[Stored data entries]

··········

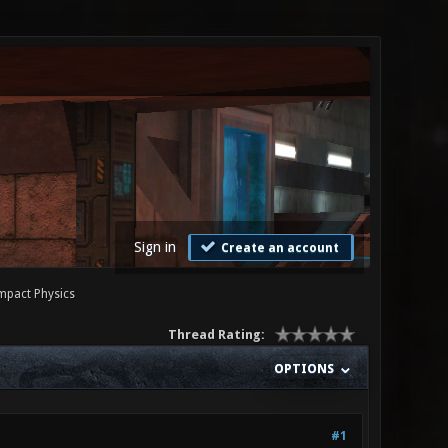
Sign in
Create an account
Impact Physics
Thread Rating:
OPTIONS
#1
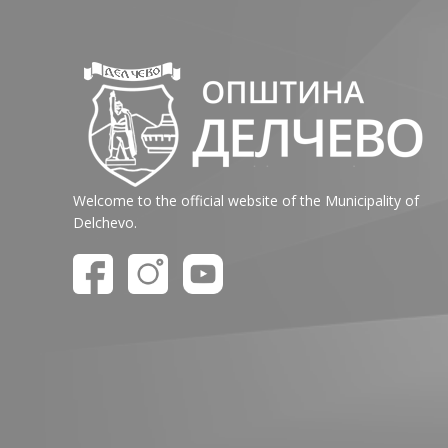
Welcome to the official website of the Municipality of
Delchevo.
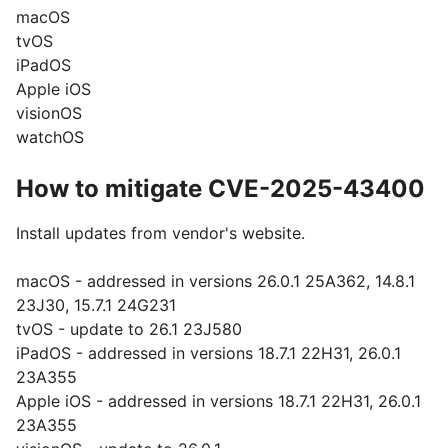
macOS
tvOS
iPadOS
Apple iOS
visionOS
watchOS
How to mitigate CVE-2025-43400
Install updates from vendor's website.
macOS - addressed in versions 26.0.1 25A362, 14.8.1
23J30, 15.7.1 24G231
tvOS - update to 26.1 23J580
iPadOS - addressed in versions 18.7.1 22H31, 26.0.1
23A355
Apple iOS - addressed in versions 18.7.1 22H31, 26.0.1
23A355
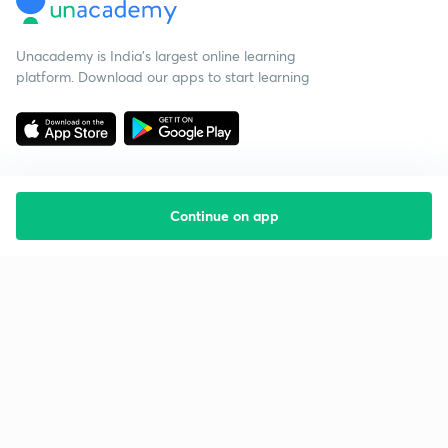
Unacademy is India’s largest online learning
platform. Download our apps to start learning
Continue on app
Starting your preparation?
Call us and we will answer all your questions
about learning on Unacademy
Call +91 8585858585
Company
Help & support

··········

> _Work to complete_
Return the lines above from the one with "Apple iOS - addressed" through the one with "Call us and we will answer all your questions", verbatim and nothing else. Omit every picture.

> _Response_
Apple iOS - addressed in versions 18.7.1 22H31, 26.0.1
23A355
Unacademy is India’s largest online learning
platform. Download our apps to start learning
Continue on app
Starting your preparation?
Call us and we will answer all your questions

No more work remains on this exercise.